On Tuesday (August 3, 2010) I attended SpeechTEK 2010. I had a chance to see several really interesting talks including the lunch keynote by Zig Serafin, General Manager, Speech at Microsoft. He and two associates discussed, among other topics, the upcoming release of the Windows 7 phone and of the Kinect for Xbox 360 (formerly Project Natal). We also saw successful live demonstrations of both of these technologies.
One of Zig’s associates to take the stage was Larry Heck, Chief Scientist, Speech at Microsoft. Larry believes that there are three areas of research and development that will combine to make speech a part of everyday interactions with computers. First, the advent of ubiquitous computing and the need for natural user interfaces (NUIs) means that we cannot keep relying on GUIs and keyboards for many of our computing needs. Second, cloud computing makes it possible to gather rich data to train speech systems. Finally, with advances in speech technology we can expect to see search move beyond typing keywords (which is what we do today sitting at our PCs) to conversational queries (which is what people are starting to do on mobile phones).
I attended four other talks with topics relevant to my research.

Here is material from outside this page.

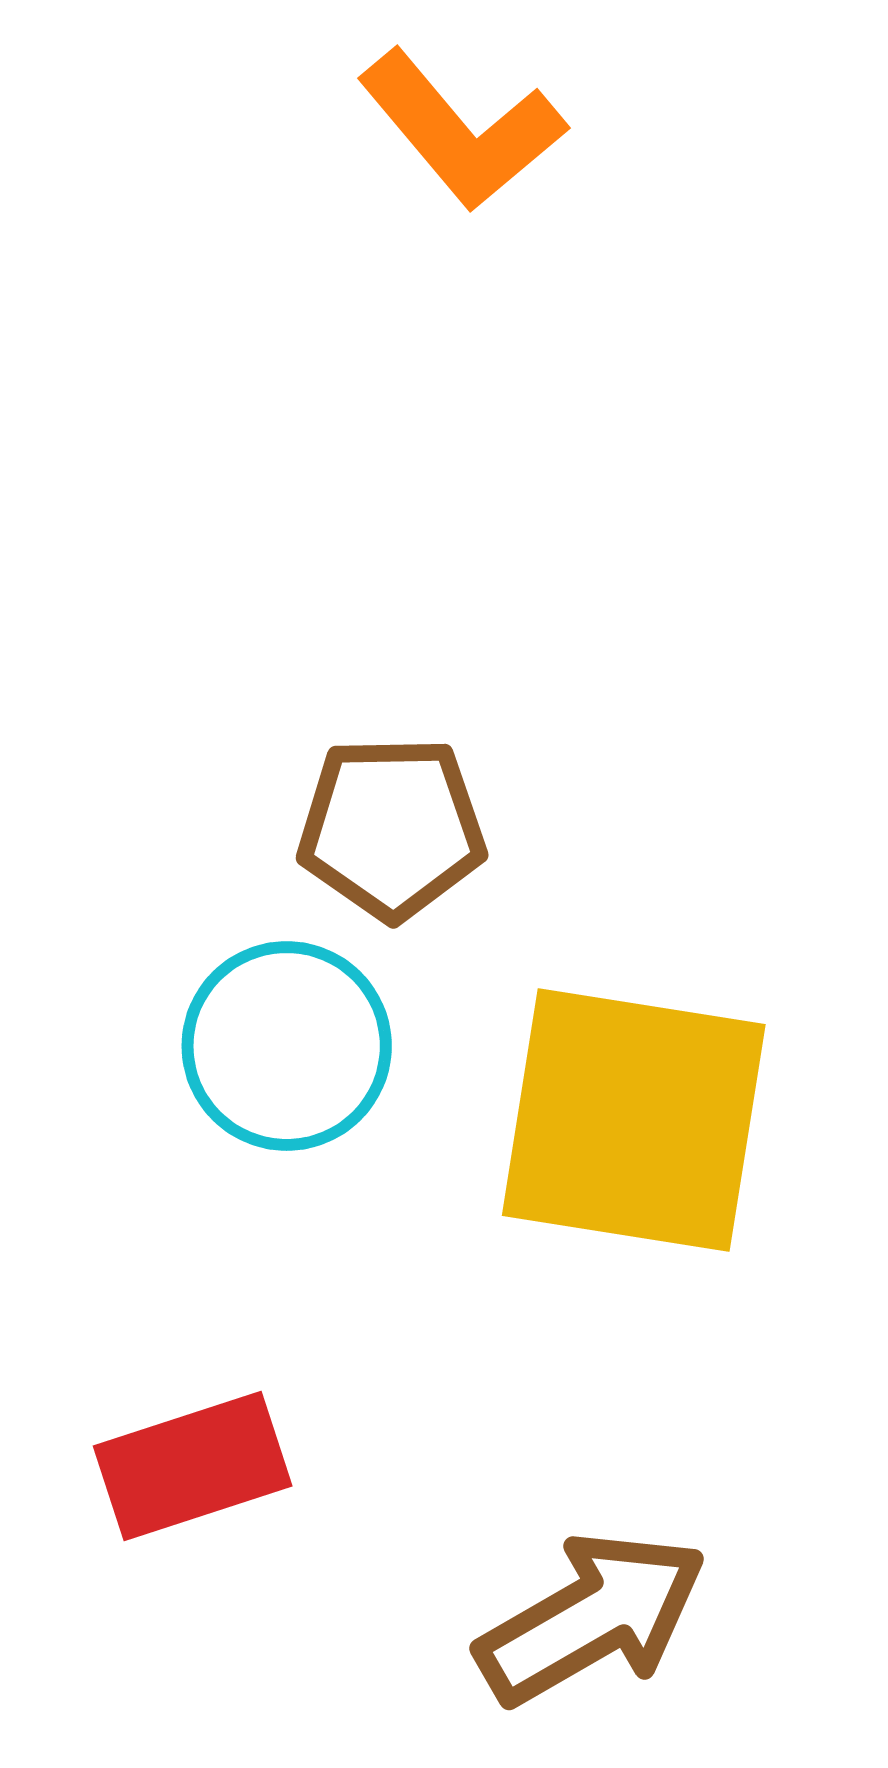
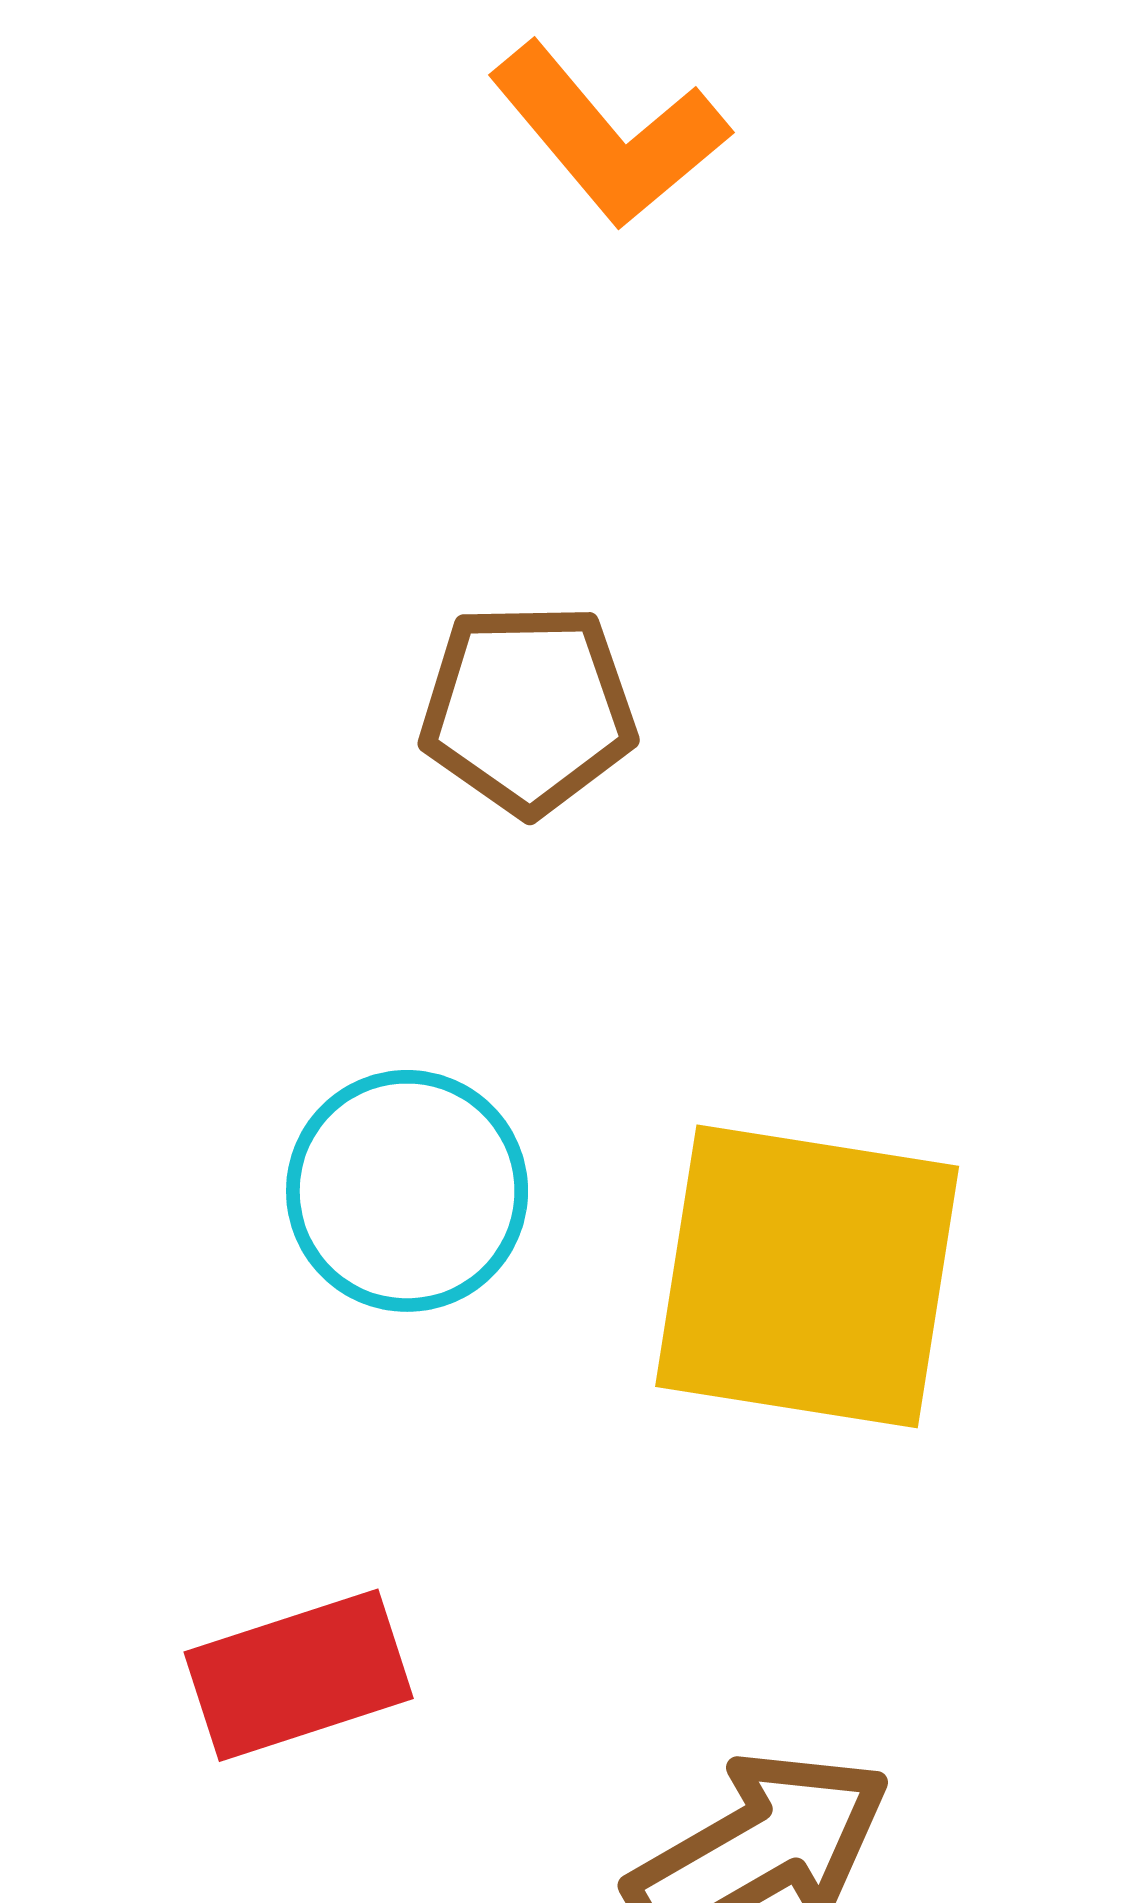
brown pentagon: (392, 828) -> (528, 709), moved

Brigitte Richardson discussed her work on Ford’s Sync. It’s exciting to hear that Ford is coming out with an SDK that will allow integrating devices with Sync. This appears to be a similar approach to ours at Project54 – we also provide an SDK which can be used to write software for the Project54 system [1]. Eduardo Olvera of Nuance discussed the differences and similarities between designing interfaces for speech interaction and those for interaction on a small form factor screen. Karen Kaushansky of TellMe discussed similar issues focusing on customer care. Finally, Kathy Lee, also of TellMe, discussed her work on a diary study exploring when people are willing to talk to their phones. This work reminded me of an experiment in which Ronkainen et al. asked participants to rate the social acceptability of mobile phone usage scenarios they viewed in video clips [2].
I also had a chance to give a talk reviewing some of the results of my collaboration with Tim Paek of Microsoft Research. Specifically, I discussed the effects of speech recognition accuracy and PTT button usage on driving performance [3] and the use of voice-only instructions for personal navigation devices [4]. The talk was very well received by the audience of over 25, with many follow-up questions. Tim also gave this talk earlier this year at Mobile Voice 2010.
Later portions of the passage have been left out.